Gatti

    Nodi nel pelo del gatto: perché si formano e come toglierli senza fargli male

    Un gatto a pelo lungo può passare da qualche nodo a un mantello infeltrito in poche settimane. Ecco dove si formano per primi, perché le forbici sono la strada sbagliata e quando conviene affidarlo a mani esperte.

    Gatto a pelo lungo durante la toelettatura

    Perché anche un gatto che si pulisce da solo fa i nodi

    Il gatto passa buona parte della giornata a curarsi il pelo, e questo porta molti proprietari a pensare che la toelettatura sia superflua. Vale per i gatti a pelo corto, non per quelli a pelo lungo: la lingua districa la superficie, ma il sottopelo morto resta sotto e si compatta.

    A questo si aggiungono le zone che il gatto non raggiunge bene. La schiena bassa e la base della coda sono i punti dove i nodi compaiono per primi, e sono anche quelli che il proprietario guarda meno, perché il gatto visto dall'alto sembra a posto.

    I cinque punti da controllare ogni settimana

    • Schiena bassa e groppa: la zona che la lingua raggiunge peggio, soprattutto nei gatti anziani.
    • Ascelle e interno coscia: il pelo si sfrega a ogni movimento e si attorciglia su se stesso.
    • Collare e petto: nei persiani è la zona con più pelo in assoluto.
    • Dietro le orecchie: pelo sottile che si annoda in pochi giorni.
    • Zona perianale e sotto la coda: qui il problema diventa igienico oltre che estetico.

    Perché le forbici sono la strada sbagliata

    È l'errore che vediamo più spesso, ed è quello che può finire peggio. La pelle del gatto è sottile e molto più elastica di quella del cane: quando si afferra un nodo e lo si solleva per tagliarlo alla base, sotto viene su anche un lembo di cute che non si vede, perché il nodo la nasconde. La forbice arriva lì.

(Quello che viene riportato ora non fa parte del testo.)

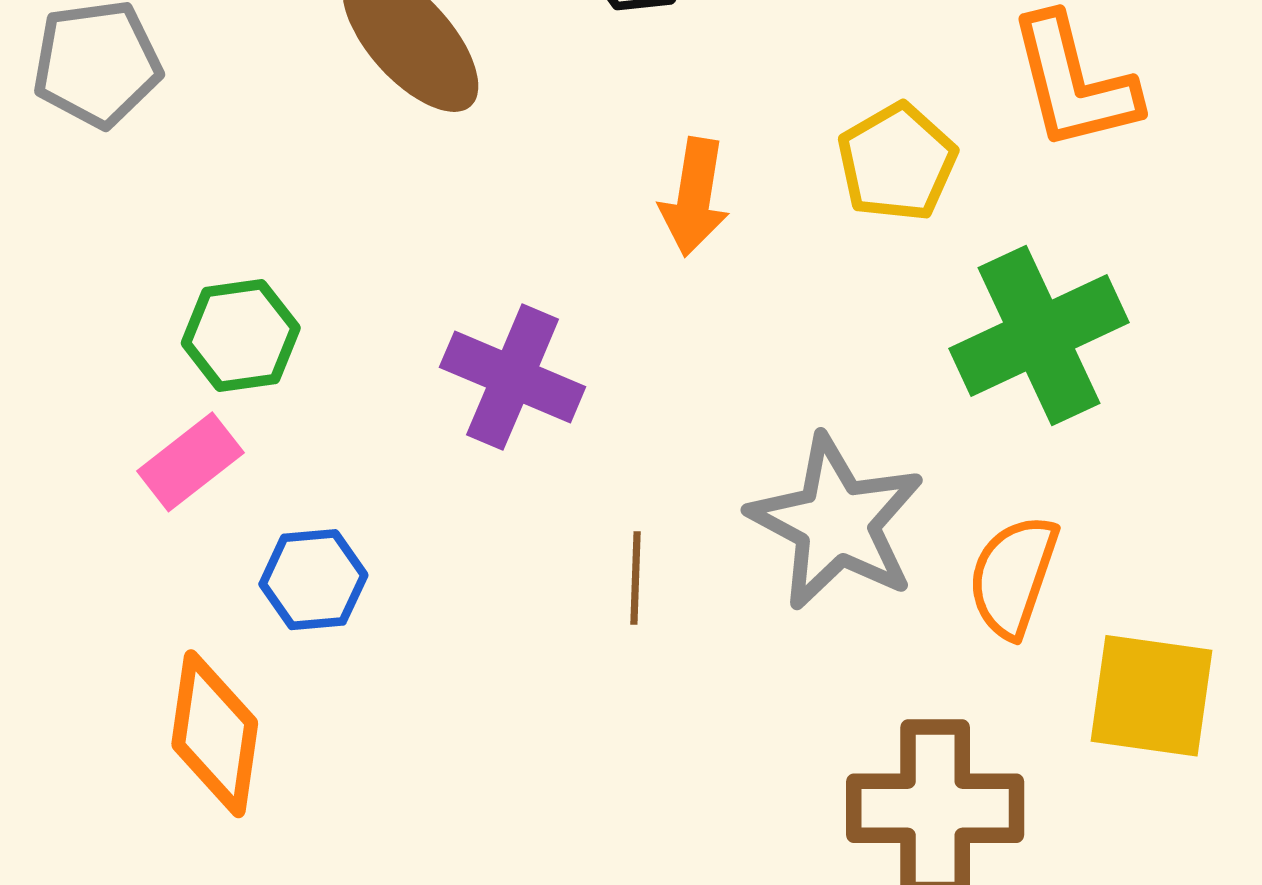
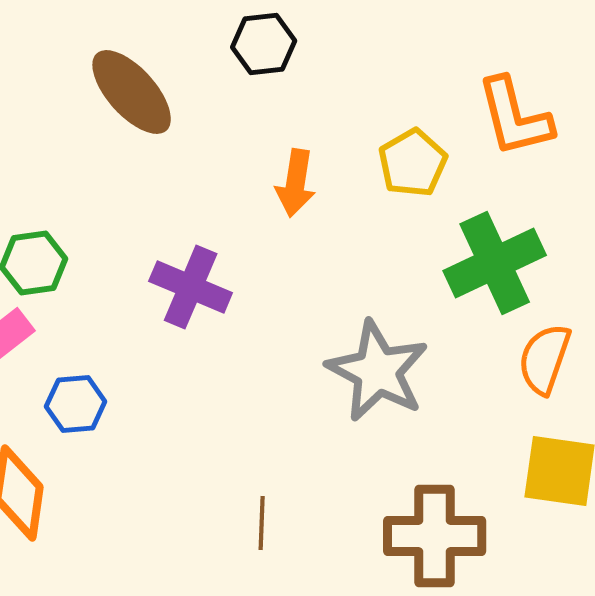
orange semicircle: (1013, 576) -> (545, 359), moved
brown line: (636, 578) -> (262, 523), moved

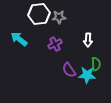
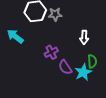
purple cross: (55, 44) -> (51, 52), moved
cyan star: (87, 75) -> (83, 72), turned -30

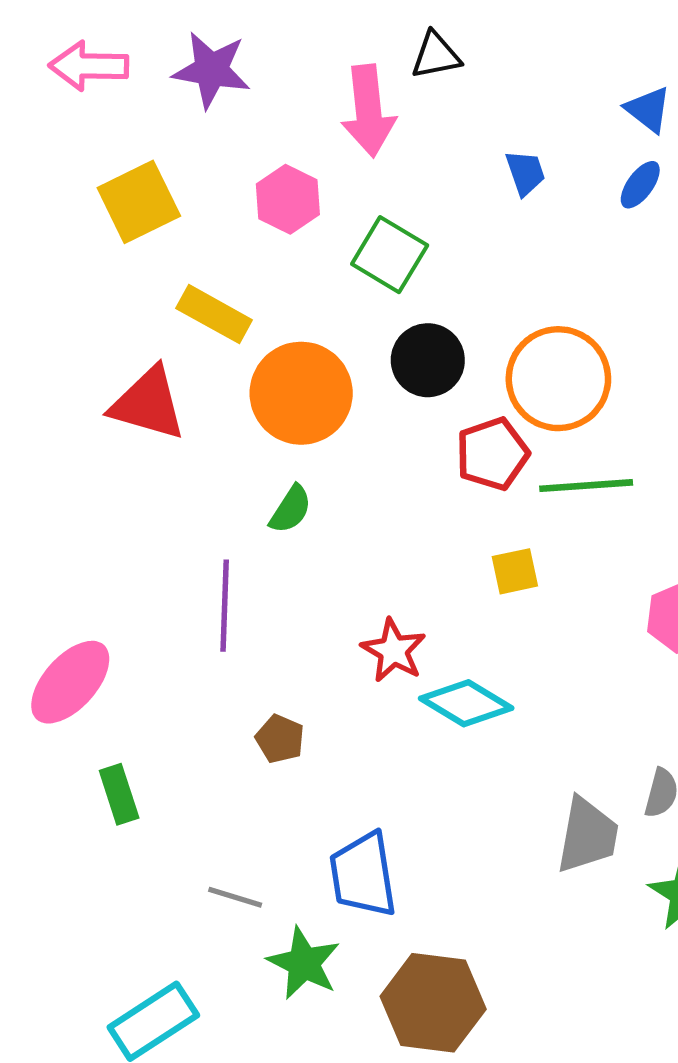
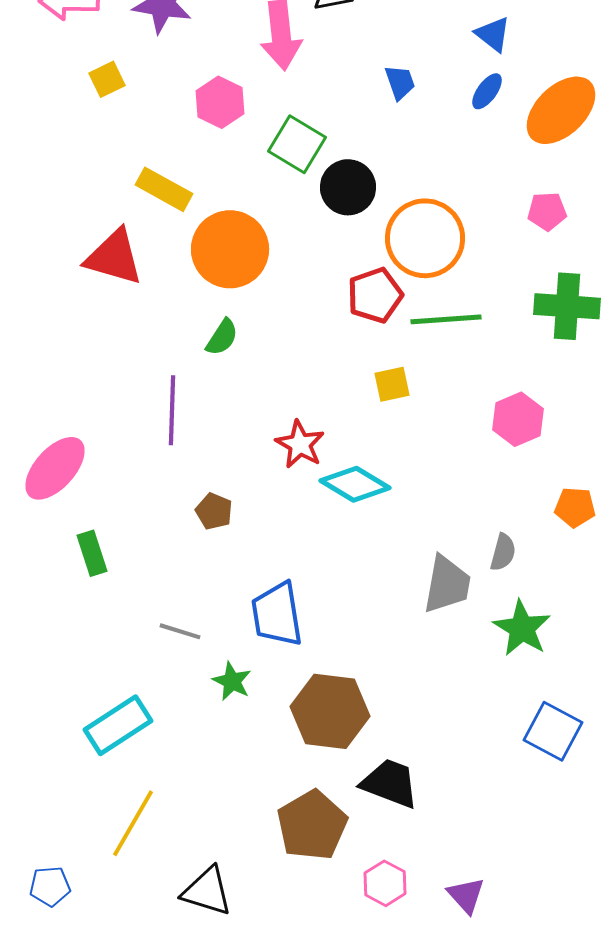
yellow square: (139, 202) -> (107, 79), moved, size x0.6
black circle: (428, 360) -> (348, 187), moved
green star: (304, 963) -> (232, 681), size x0.7

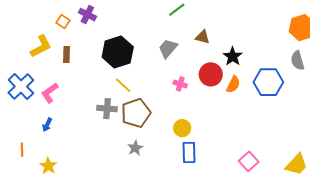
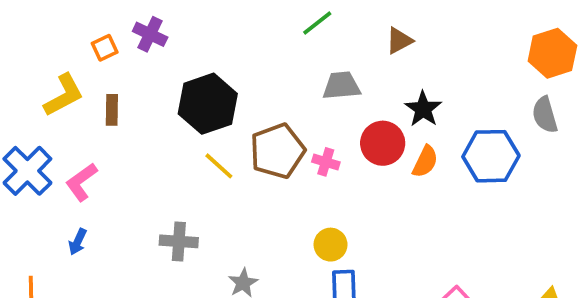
orange square: (63, 21) -> (105, 48), turned 32
brown triangle: (202, 37) -> (399, 41), moved, turned -42
gray trapezoid: (168, 48) -> (341, 86), moved, turned 45
gray cross: (107, 109) -> (179, 241), moved
brown pentagon: (136, 113) -> (277, 151), moved

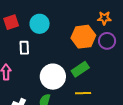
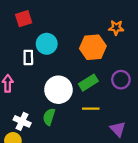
red square: (11, 22) -> (24, 19), moved
cyan circle: (40, 24) -> (47, 44), moved
purple circle: (107, 41) -> (121, 80), moved

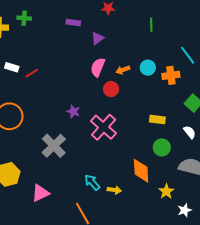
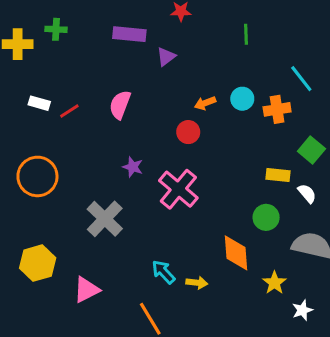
purple rectangle: (73, 23) -> (129, 34), size x1.5
pink semicircle: (98, 67) -> (120, 105), moved
yellow rectangle: (157, 120) -> (278, 175), moved

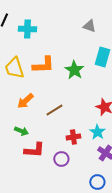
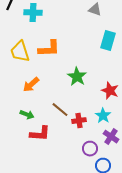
green star: (74, 70) -> (77, 77), moved
brown line: (54, 110) -> (60, 110), moved, turned 72
purple circle: (61, 159) -> (90, 149), moved

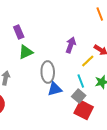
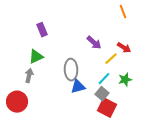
purple arrow: (71, 45) -> (94, 43), turned 112
green triangle: (26, 52) -> (36, 57), moved
cyan line: (81, 81) -> (104, 79), turned 64

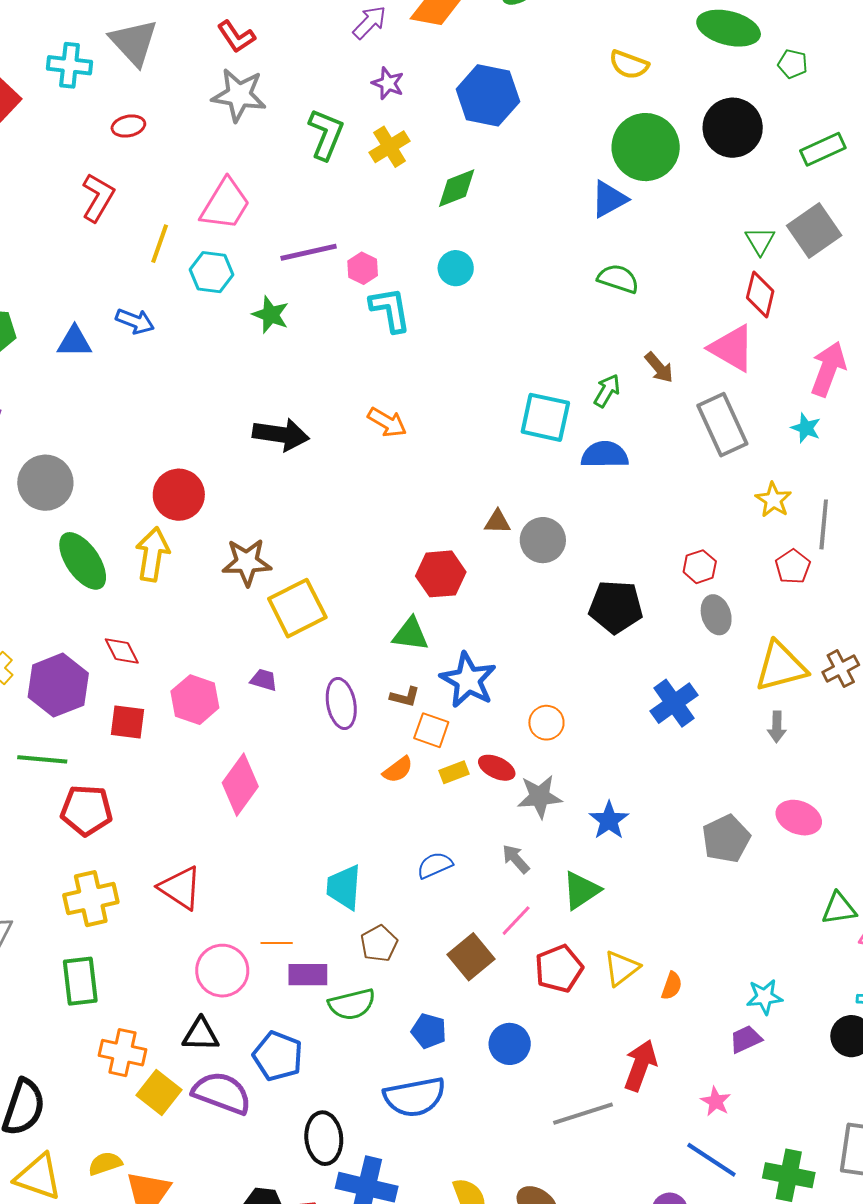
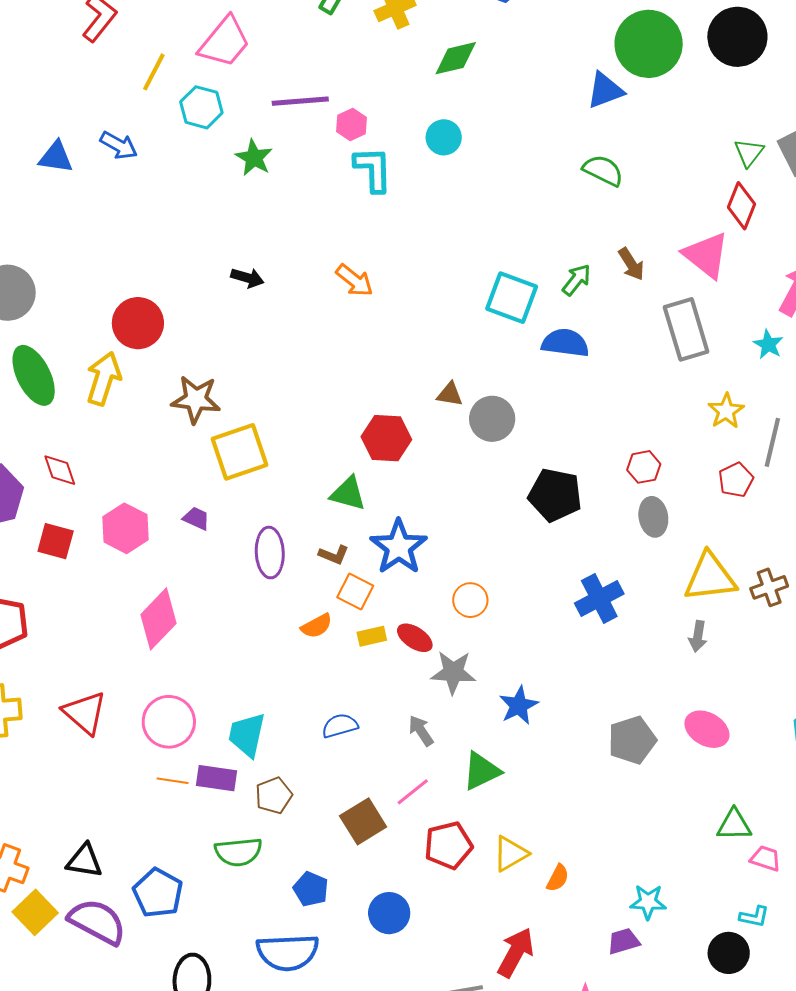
black arrow: (281, 435) -> (247, 278), size x0.6
pink circle: (222, 971) -> (169, 722), moved
purple rectangle: (308, 975) -> (217, 778), moved

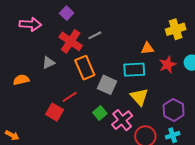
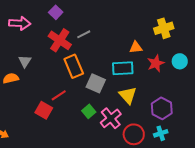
gray triangle: (48, 63) -> (25, 61), moved, turned -32

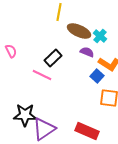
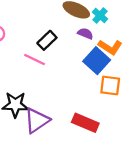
blue square: (97, 76) -> (97, 61), size x1.6

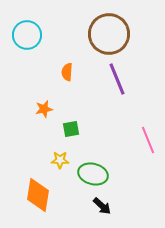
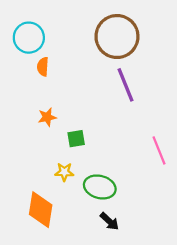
orange semicircle: (67, 72) -> (43, 67), moved

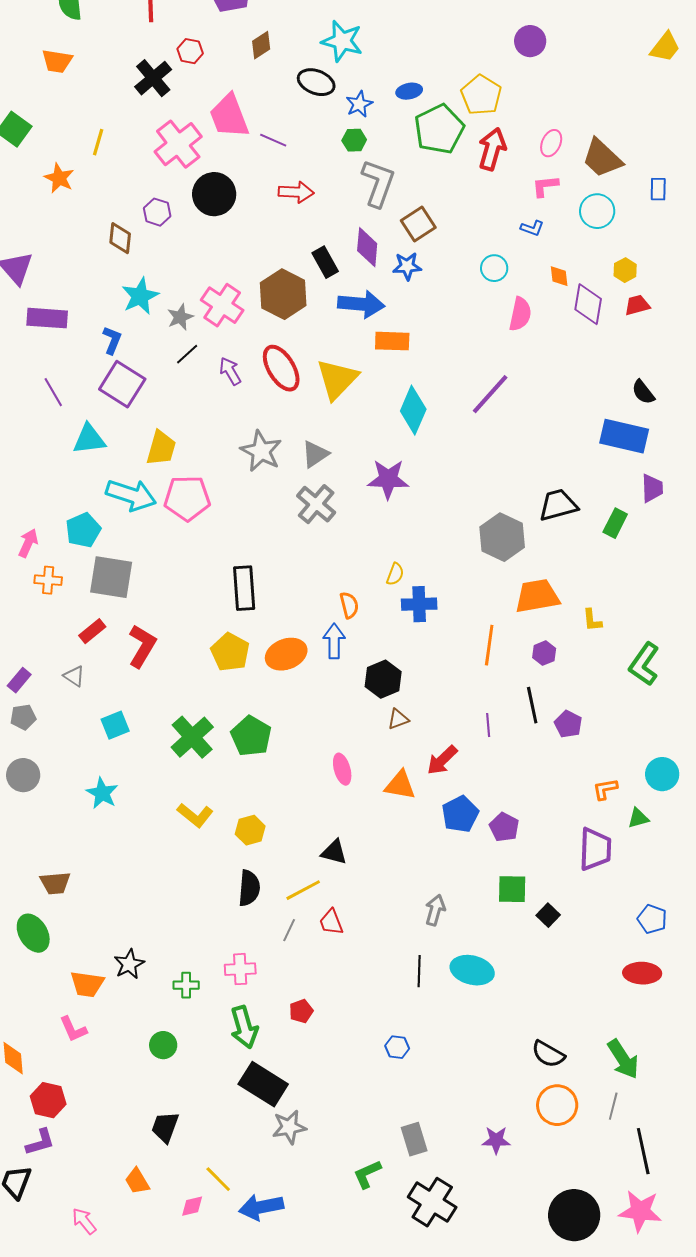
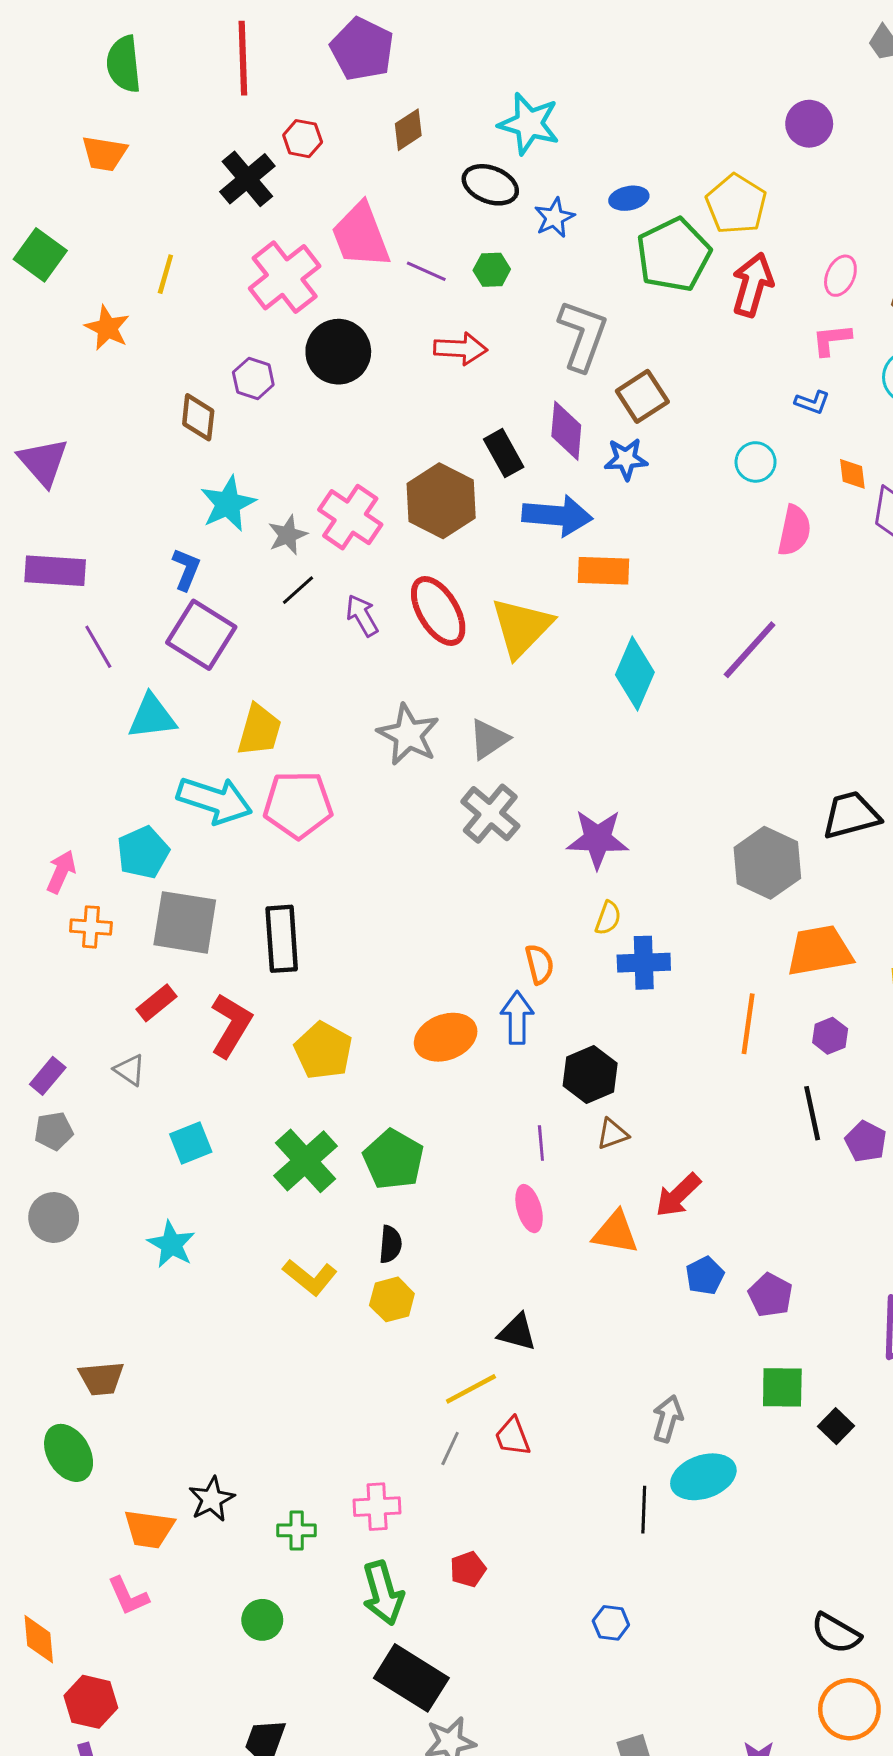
green hexagon: (354, 140) -> (492, 270), moved
purple rectangle: (47, 318) -> (55, 571), moved
purple star: (388, 479) -> (598, 839), moved
black rectangle: (244, 588) -> (282, 939), moved
yellow pentagon: (230, 652) -> (323, 1051), moved
purple line: (488, 725) -> (541, 1143), moved
blue pentagon: (460, 814) -> (705, 1276), size x0.7
black semicircle: (249, 888) -> (390, 1244), moved, size x0.7
cyan ellipse: (472, 970) -> (703, 1477), moved, turned -33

    Un taglio del genere non sanguina sempre subito e si scopre a distanza di ore. Se un nodo è troppo stretto per il pettine, la cosa giusta è fermarsi: si toglie con la tosatrice, che lavora piatta sulla pelle e non può sollevarla.

    Cosa si può fare a casa

    Finché il nodo si apre con le dita, si lavora dall'esterno verso l'interno: si tiene la base del pelo ferma con una mano, vicino alla pelle, e con l'altra si districa dalla punta, un pezzetto alla volta. Tenere la base è la parte che cambia tutto, perché evita di tirare la cute a ogni passata.

    Per la routine servono due strumenti soltanto: un pettine a denti larghi per aprire e uno a denti fitti per rifinire. Meglio due minuti tutti i giorni che mezz'ora una volta al mese, perché quella mezz'ora il gatto se la ricorda e la volta dopo non si fa avvicinare.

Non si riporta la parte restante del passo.